You’ve probably had your share of good and bad professors by now. What should you do if you have a real problem with a professor? When should you seek out someone’s help?
This week I’ll discuss some of the issues that I’d classify as legitimate complaints and next week I’ll outline what to do if you have a problem with a professor.
I consider the following to be issues worth pursuing:
- Syllabus issues. The syllabus is considered to be a contract between the professor and the student. As a dean, one of the first things I do when a student complains about a faculty member or their grade in a class is ask to see the syllabus. The worst is if there is no syllabus at all, but giving a syllabus that is missing key components like how you will be graded, not following the syllabus, or constantly changing the syllabus are all problematic.
- Wastes class time. A good professor never has enough class time. A professor who repeatedly cancels class, shows up late, tells unrelated stories, or lets the class out early is not giving students their money’s worth. It’s also not cool at all for a professor to change the day/time when the class meets, whether for one day or the rest of the semester, unless every single student agrees to the change.
- Is not available. Most professors are required to hold a certain number of office hours per week. Even adjunct professors are expected to at least answer e-mail and/or return voicemail in a timely manner.

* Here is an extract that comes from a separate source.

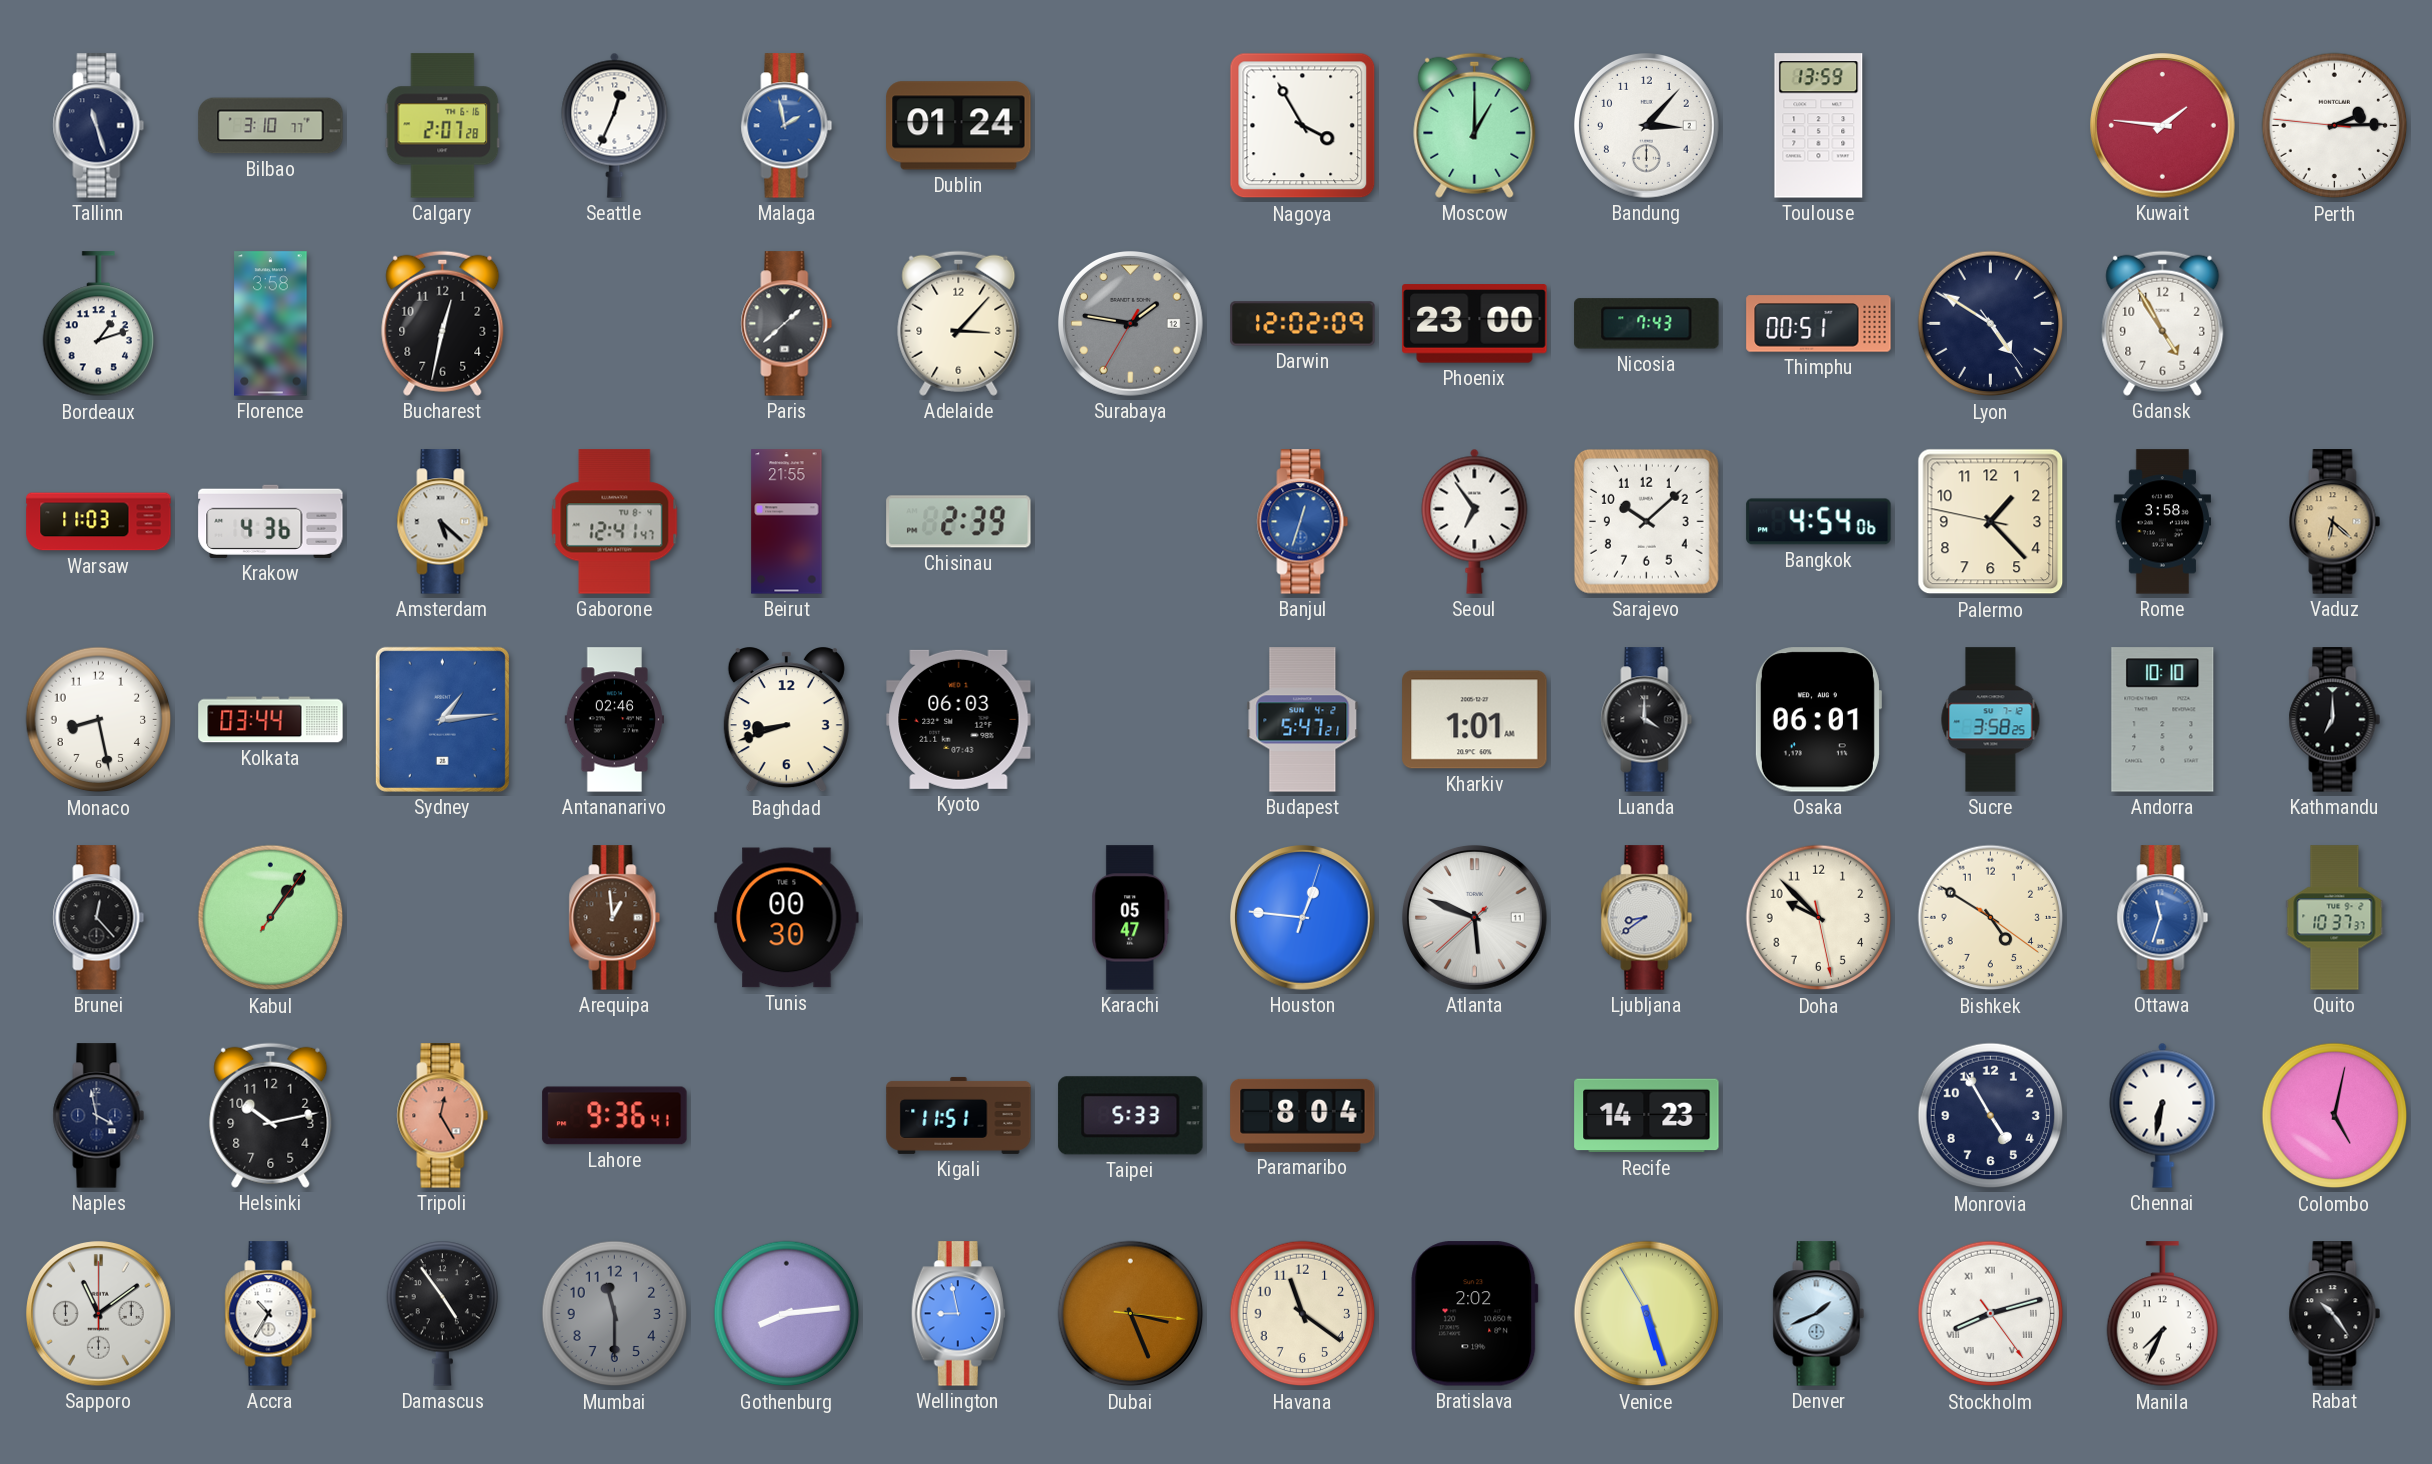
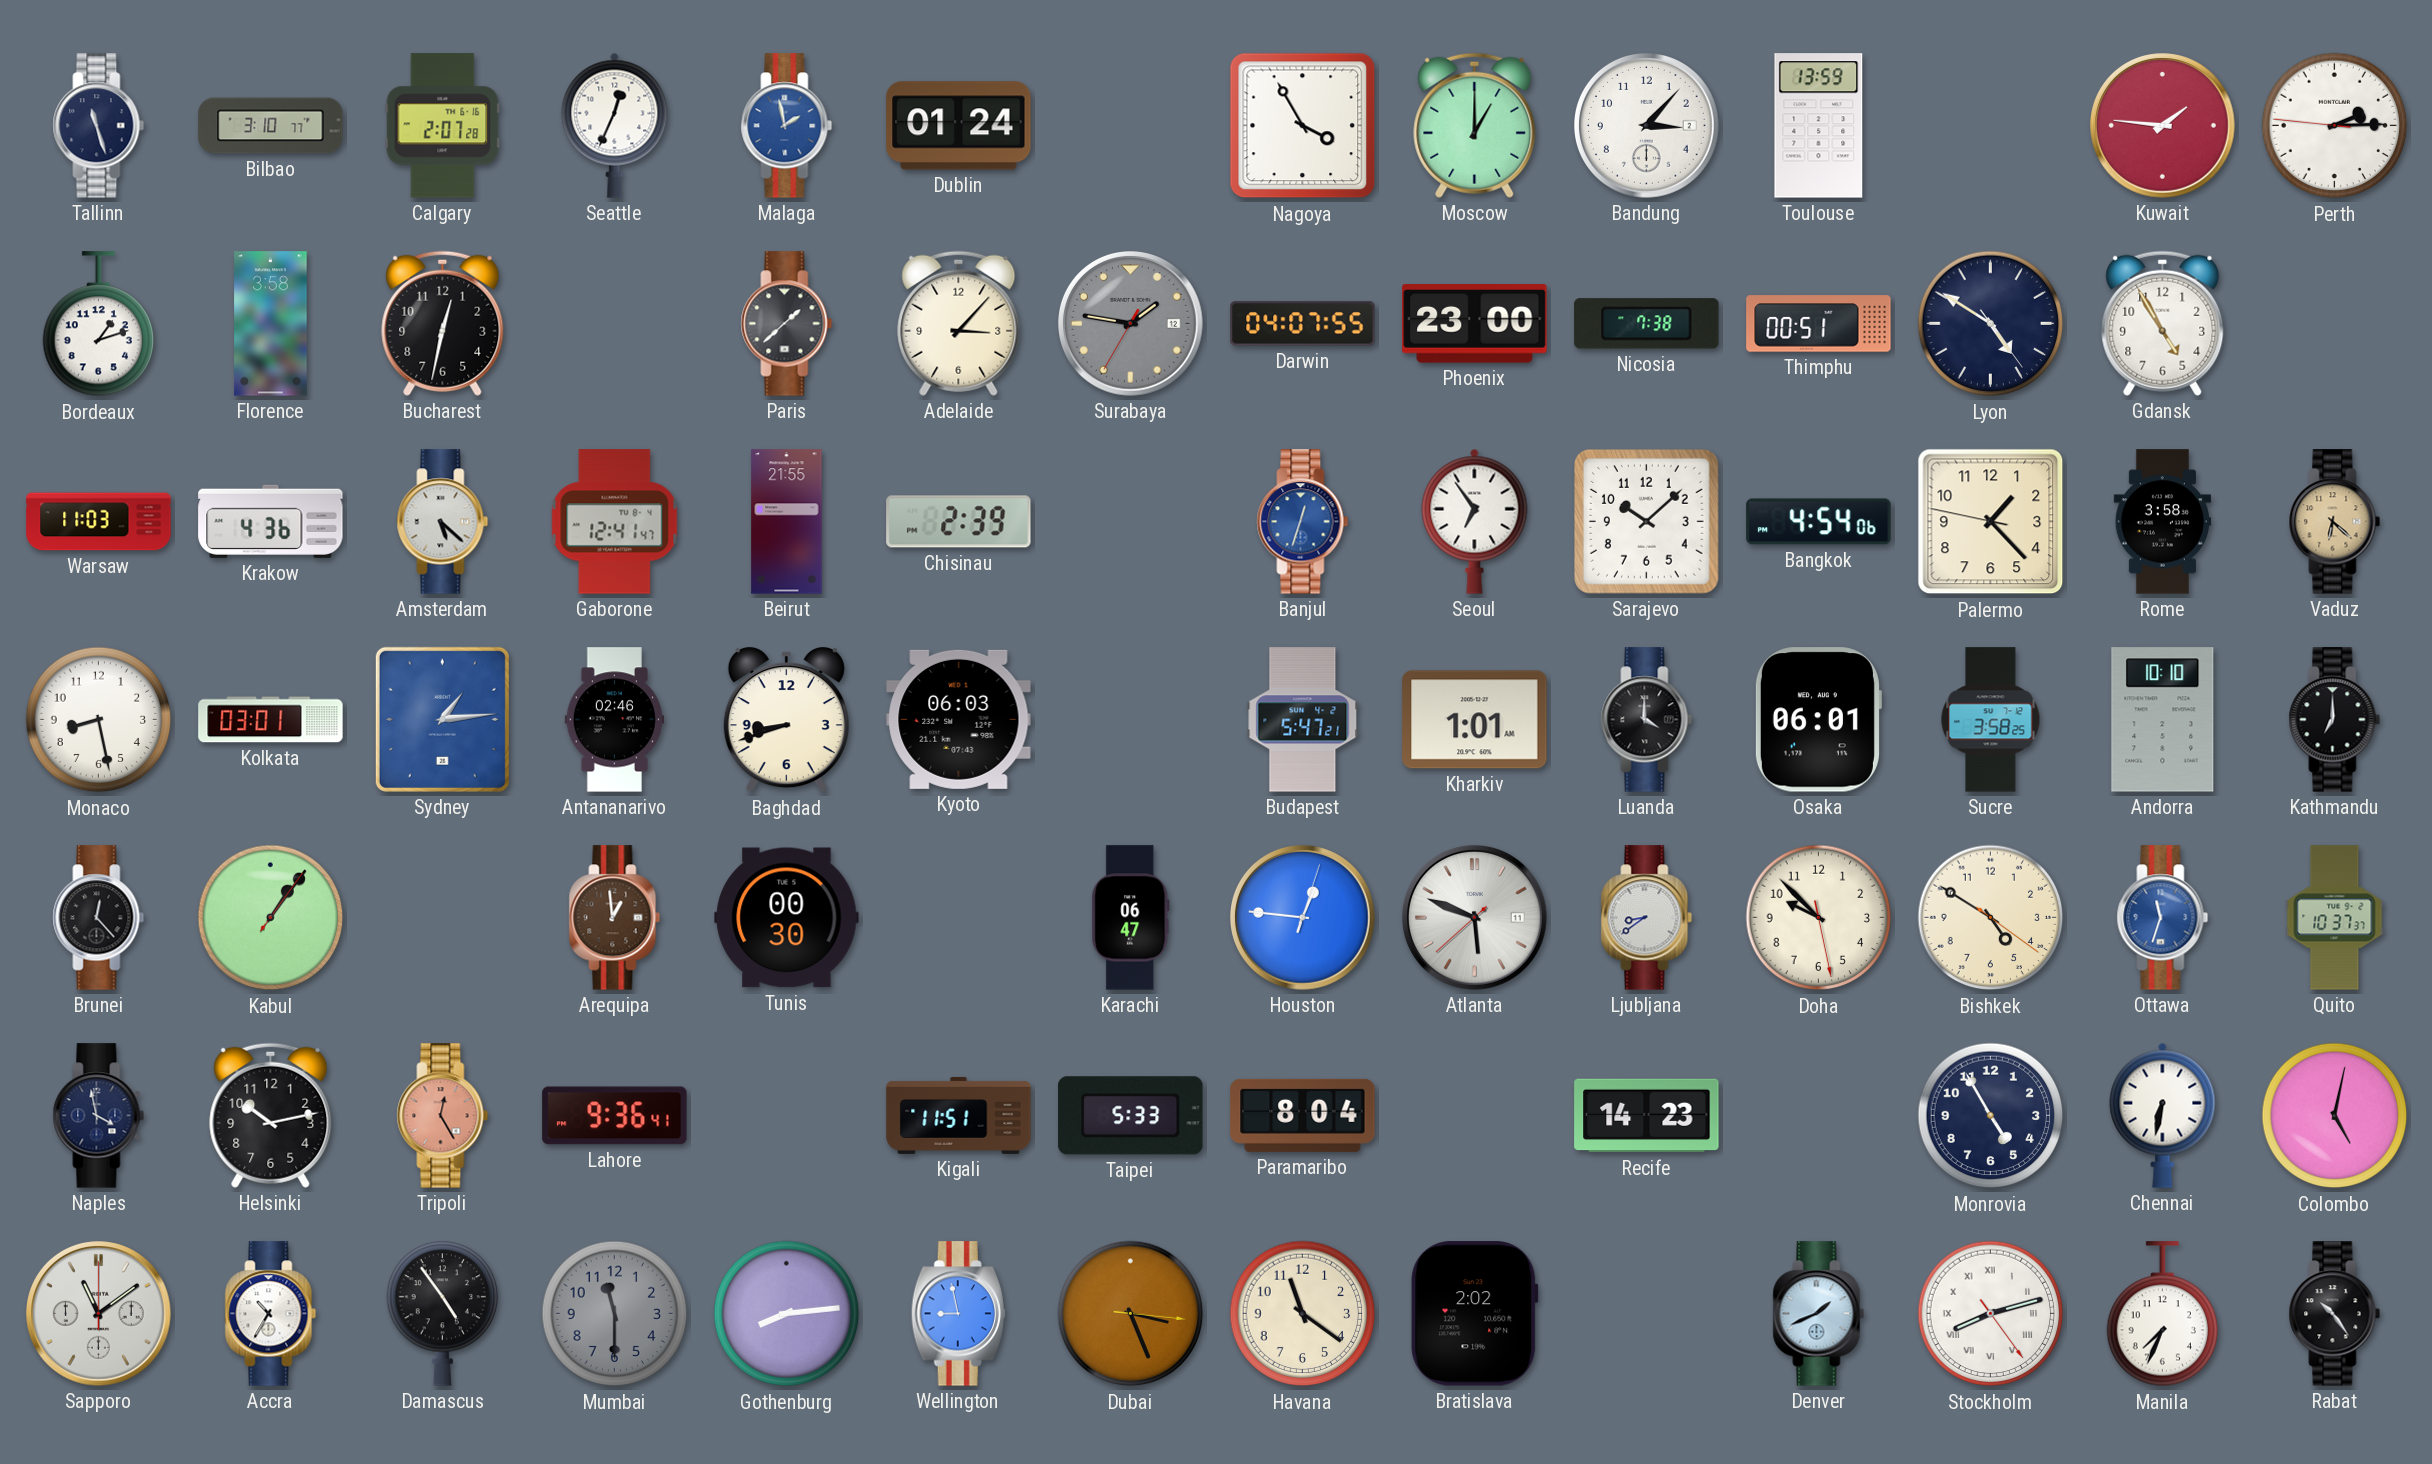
Darwin: 12:02 -> 04:07
Nicosia: 7:43 -> 7:38
Kolkata: 03:44 -> 03:01
Karachi: 05:47 -> 06:47
Venice: 5:26 -> none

- Assignment or grading issues. You might think it’d be awesome to have a class where you just showed up and everyone got A’s, but any professor who does this is not doing the students any favors. The professor should be assigning work at the appropriate level for the course and grading it in a consistent and timely manner. If the course is hands on like a lab, a studio art course, or a clinical experience, it’s also important that students are provided with the proper materials to complete the assignments/ experiments.
- Is disrespectful or discriminates. These are the types of student complaints that will be taken the most seriously, especially those about course policies that are unfair or any behavior that could be considered harassment.
If you have a professor with any of the above issues, take action and voice your concerns sooner rather than later before the problem gets worse. The end of the semester is too late for any real solution, but often students don’t complain until after they’ve received a bad grade or they wait and complain on the evaluation.